If I write a MySQL query that searches or sorts based on a field that has no index, does the db engine have to do a full table scan?
What if I do this in Presto or Cassandra?
If I write a MySQL query that searches or sorts based on a field that has no index, does the db engine have to do a full table scan?
What if I do this in Presto or Cassandra?
Yes, and you can confirm this with MySQL's EXPLAIN statement, which shows how the optimizer plans to access the table.
Here's an example where I search on an indexed column, so it tells me which key (that is, index) it will use.
mysql> explain select * from mytable where idx_column=123\G
*************************** 1. row ***************************
id: 1
select_type: SIMPLE
table: mytable
partitions: NULL
type: ref
possible_keys: idx_column
key: idx_column
key_len: 5
ref: const
rows: 1
filtered: 100.00
Extra: NULL
Here's an example where it shows type: ALL
which means it must examine all rows in the table.
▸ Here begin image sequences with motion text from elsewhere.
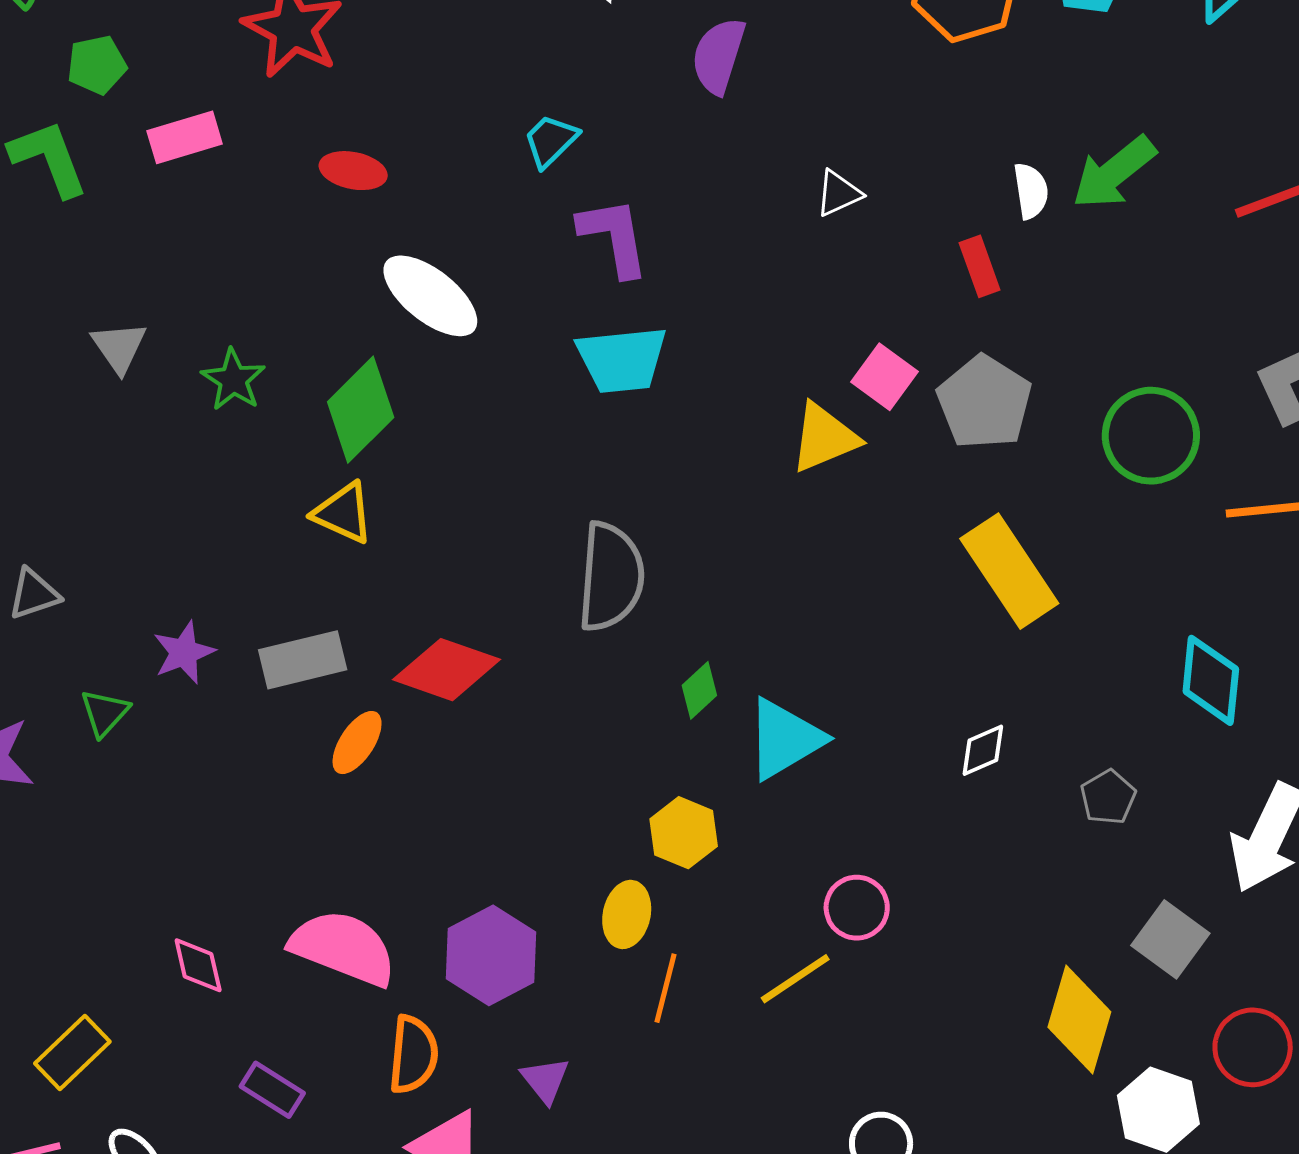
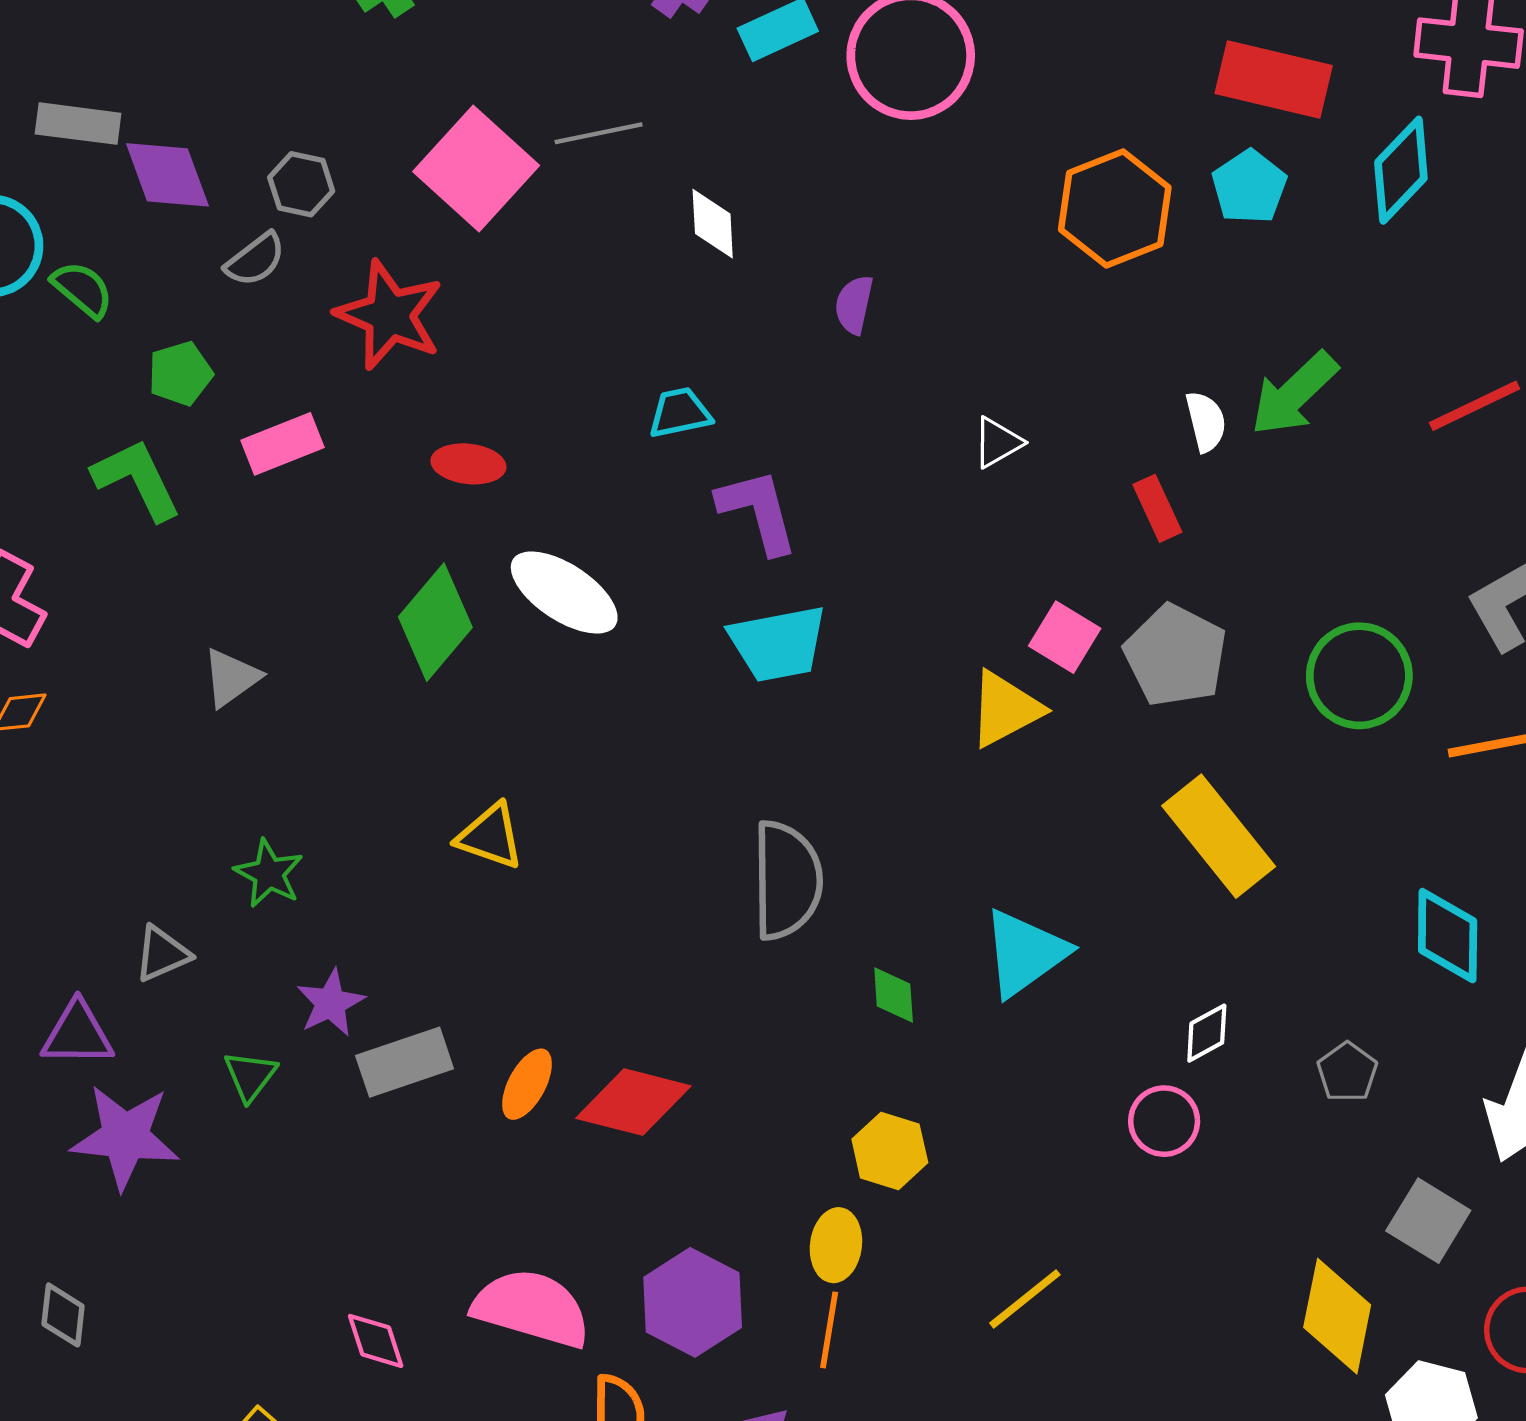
purple semicircle: (718, 56) -> (854, 305), size x0.7
cyan trapezoid: (551, 141) -> (680, 413), turned 38
gray triangle: (119, 347) -> (231, 678), turned 34
green star: (233, 380) -> (269, 874), moved
green diamond: (361, 410) -> (435, 622), moved
gray rectangle: (303, 660) -> (405, 1062), moved
red diamond: (447, 670) -> (633, 1102), moved
green diamond: (699, 690) -> (894, 995), turned -46
cyan triangle: (785, 739) -> (1025, 953), moved
pink circle: (857, 908) -> (1164, 1121), moved
orange line: (666, 988) -> (829, 1330), moved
I.e. a table-scan.
mysql> explain select * from mytable where non_idx_column=123\G
*************************** 1. row ***************************
id: 1
select_type: SIMPLE
table: mytable
partitions: NULL
type: ALL
possible_keys: NULL
key: NULL
key_len: NULL
ref: NULL
rows: 1
filtered: 100.00
Extra: Using where
There's a lot more to learn about EXPLAIN, so I recommend reading about it in the manual and in blogs.
Presto has its own version of EXPLAIN (https://prestodb.io/docs/current/sql/explain.html) and the output has totally different information.
Cassandra doesn't have an EXPLAIN statement, but you can use request tracing to give you some different kind of information about the query execution. Doing a table-scan can be a risk for performance. See Issue in full table scan in cassandra
Presto meaning prestodb.io doesn't have indexes. But if the predicate can be pushed down, it will be depending on the connector that is reading the underlying data.
The Hive connector (used for reading HDFS or S3) for example is fairly mature and can push down predicates to reduce the amount of IO.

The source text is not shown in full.